Myocardial infarction (MI) affects more than 8 million people in the United States. MI causes extensive death of heart cells and partial loss of heart function. Stem cell therapy has been considered as a potential approach to regenerate lost heart tissue and restore heart function. However, current stem cell therapy has an extremely low efficacy. Various studies have shown that most of the injected cells died few weeks after injection, and few of the surviving cells differentiated into cardiac cells for regeneration. Such low efficacy significantly limits the application of stem cell therapy in clinics.

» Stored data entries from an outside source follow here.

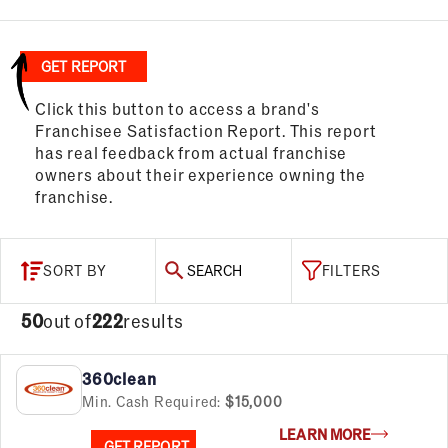
GET REPORT
Click this button to access a brand's
Franchisee Satisfaction Report. This report
has real feedback from actual franchise
owners about their experience owning the
franchise.
SORT BY
SEARCH
FILTERS
50
out of
222
results
360clean
Min. Cash Required:
$15,000
LEARN MORE
GET REPORT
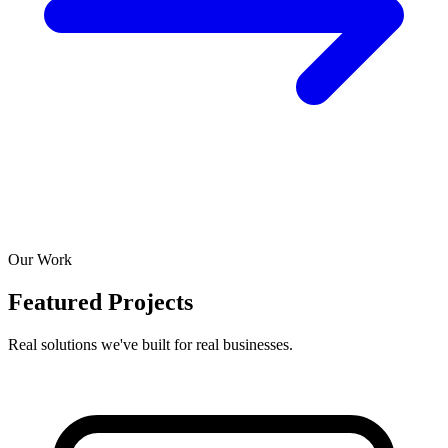
Our Work
Featured Projects
Real solutions we've built for real businesses.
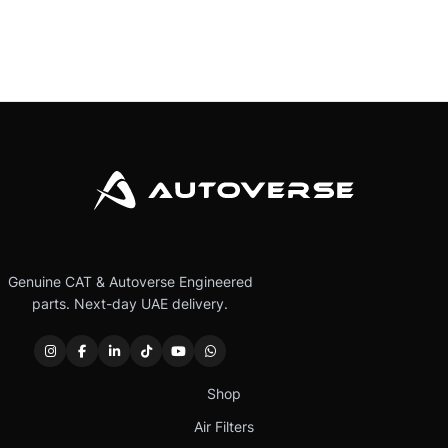
Genuine CAT & Autoverse Engineered
parts. Next-day UAE delivery.
Shop
Air Filters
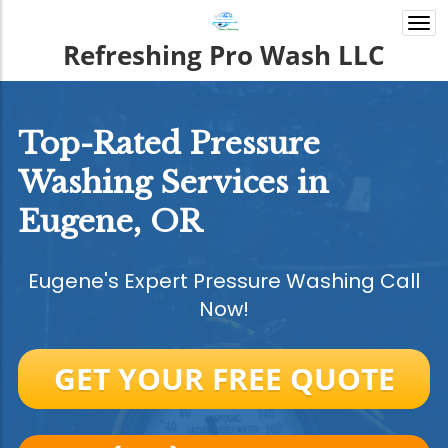
Togg
navi
Refreshing Pro Wash LLC
Top-Rated Pressure
Washing Services in
Eugene, OR
Eugene's Expert Pressure Washing Call
Now!
GET YOUR FREE QUOTE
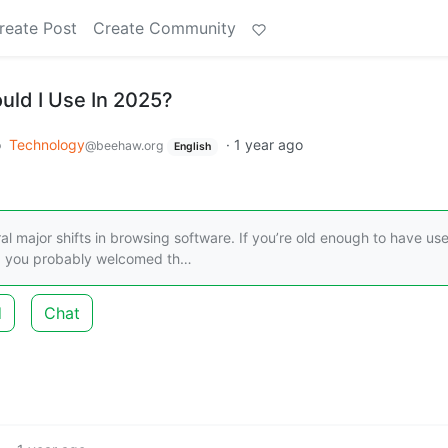
reate Post
Create Community
ld I Use In 2025?
o
Technology
·
1 year ago
@beehaw.org
English
l major shifts in browsing software. If you’re old enough to have us
s, you probably welcomed th…
d
Chat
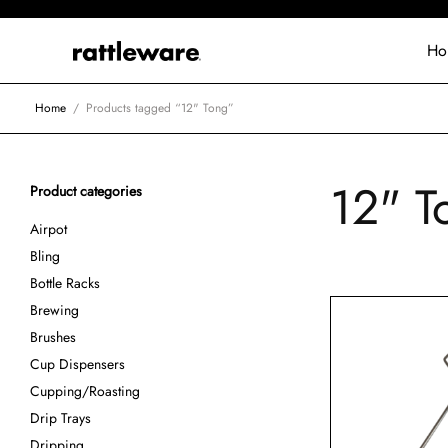
Ho
Home
/
Products tagged “12" Tong”
12" T
Product categories
Airpot
Bling
Bottle Racks
Brewing
Brushes
Cup Dispensers
Cupping/Roasting
Drip Trays
Dripping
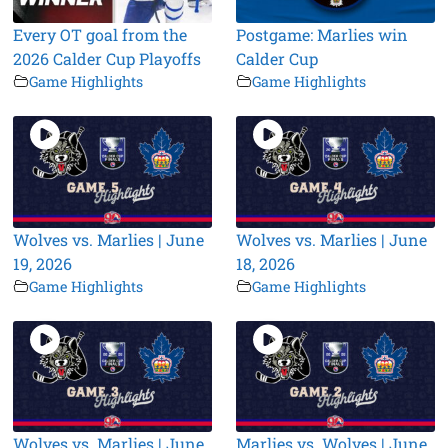
Every OT goal from the
Postgame: Marlies win
2026 Calder Cup Playoffs
Calder Cup
Game Highlights
Game Highlights
Wolves vs. Marlies | June
Wolves vs. Marlies | June
19, 2026
18, 2026
Game Highlights
Game Highlights
Wolves vs. Marlies | June
Marlies vs. Wolves | June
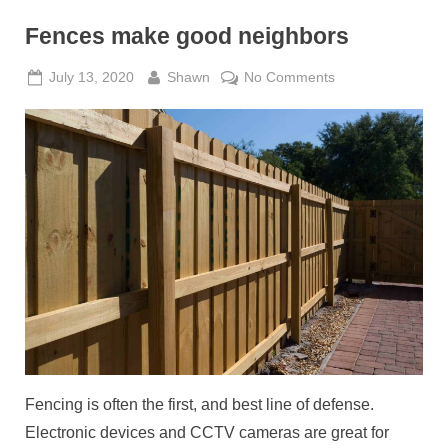
Fences make good neighbors
Posted
By
on
July 13, 2020
Shawn
No Comments
on
Fences
make
good
neighbors
Fencing is often the first, and best line of defense.
Electronic devices and CCTV cameras are great for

Hypoxia in infarcted hearts has been identified as one of the major causes. Many approaches have been used to address the cell survival issue under hypoxic condition, such as transfecting cells with pro-survival gene Akt and hyperbaric oxygenation of cells. However, these approaches may generate new concerns. Gene transfection by virus brings up safety concerns, while hyperbaric oxygenation may generate reactive oxygen species that damage cells. In addition, hyperbaric oxygenation may not allow cells to survive under hypoxic condition for a couple of weeks, a period usually needed for the establishment of angiogenesis.

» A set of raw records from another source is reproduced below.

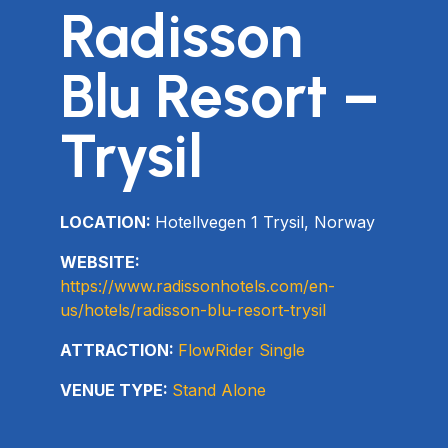
Radisson
Blu Resort –
Trysil
LOCATION:
Hotellvegen 1 Trysil, Norway
WEBSITE:
https://www.radissonhotels.com/en-
us/hotels/radisson-blu-resort-trysil
ATTRACTION:
FlowRider Single
VENUE TYPE:
Stand Alone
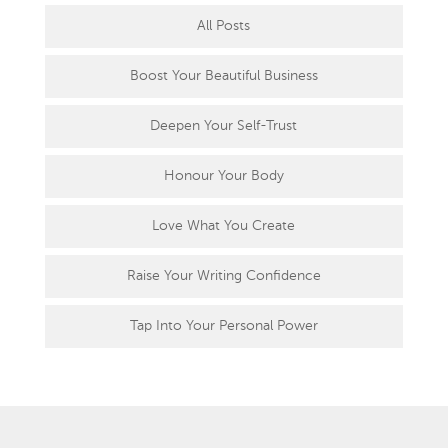
All Posts
Boost Your Beautiful Business
Deepen Your Self-Trust
Honour Your Body
Love What You Create
Raise Your Writing Confidence
Tap Into Your Personal Power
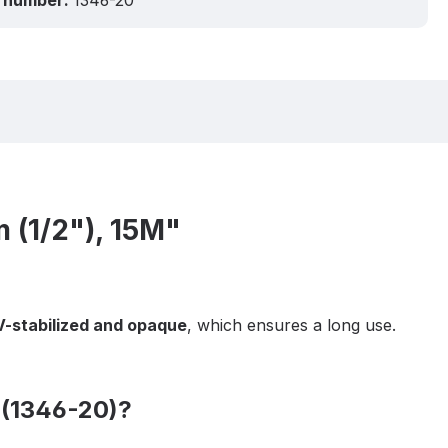
 number:
1346-20
 (1/2"), 15M"
-stabilized and opaque
, which ensures a long use.
 (1346-20)?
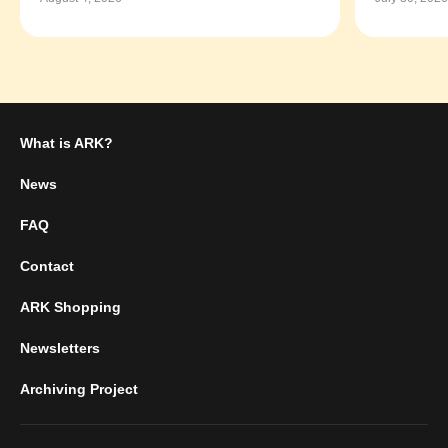
What is ARK?
News
FAQ
Contact
ARK Shopping
Newsletters
Archiving Project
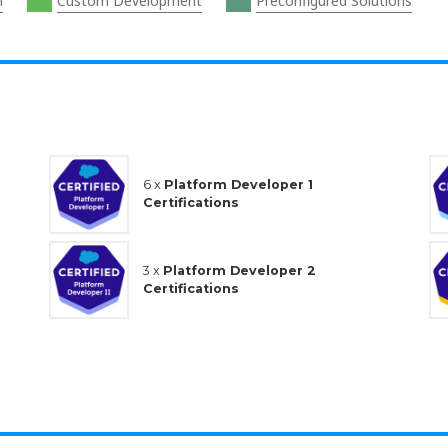
n
Custom Development
Preconfigured Solutions
6 x
Platform Developer 1
Certifications
3 x
Platform Developer 2
Certifications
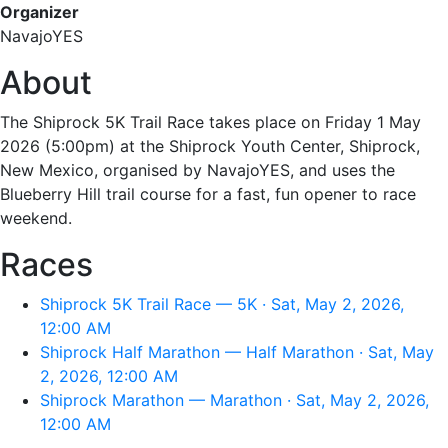
Organizer
NavajoYES
About
The Shiprock 5K Trail Race takes place on Friday 1 May
2026 (5:00pm) at the Shiprock Youth Center, Shiprock,
New Mexico, organised by NavajoYES, and uses the
Blueberry Hill trail course for a fast, fun opener to race
weekend.
Races
Shiprock 5K Trail Race — 5K · Sat, May 2, 2026,
12:00 AM
Shiprock Half Marathon — Half Marathon · Sat, May
2, 2026, 12:00 AM
Shiprock Marathon — Marathon · Sat, May 2, 2026,
12:00 AM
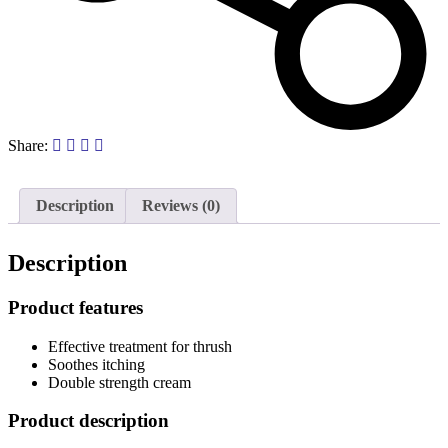
Share:
Description
Reviews (0)
Description
Product features
Effective treatment for thrush
Soothes itching
Double strength cream
Product description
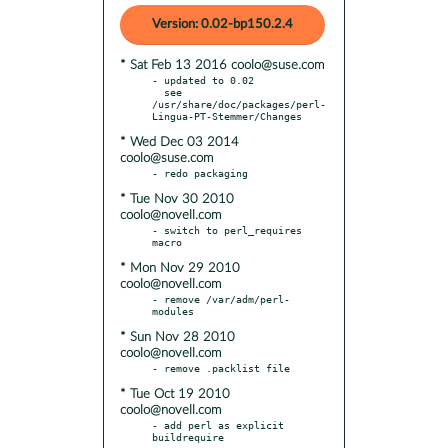
Version: 0.02-bp150.2.4
* Sat Feb 13 2016 coolo@suse.com
- updated to 0.02

  see 
/usr/share/doc/packages/perl-
* Wed Dec 03 2014
coolo@suse.com
* Tue Nov 30 2010
coolo@novell.com
- switch to perl_requires 
* Mon Nov 29 2010
coolo@novell.com
- remove /var/adm/perl-
* Sun Nov 28 2010
coolo@novell.com
* Tue Oct 19 2010
coolo@novell.com
- add perl as explicit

To overcome current limits, Dr. Jianjun Guan’s group in Department of Materials Science and Engineering at The Ohio State University created a novel oxygen-releasing system capable of sustainedly supplying oxygen to stem cells. The oxygen-releasing system consisted of hydrogen peroxide (H2O2)-releasing microspheres, catalase, and an injectable, thermosensitive hydrogel. The microspheres were based on degradable poly(lactide-co-glycolide) (PLGA), and a complex of H2O2 and poly(2-vinlypyrridione) (PVP). The oxygen was generated after the H2O2 released from microspheres was decomposed by catalase. The hydrogel was designed to improve the retention of microspheres and stem cells in the beating heart during myocardial injection. The oxygen-releasing system was capable of sustainedly releasing oxygen for at least two weeks. Under hypoxic condition mimicking that of the infarcted hearts, cardiac progenitor cells experienced massive cell death. Introduction of oxygen release significantly augmented cell survival; no cell death was found after seven days of culture, and cells even grew after seven days. Under hypoxic condition, cardiac differentiation of cardiac progenitor cells was completely silenced. However, introduction of oxygen release restored the differentiation. These results demonstrate that the developed oxygen-releasing system has great potential to improve the efficacy of cardiac stem cell therapy.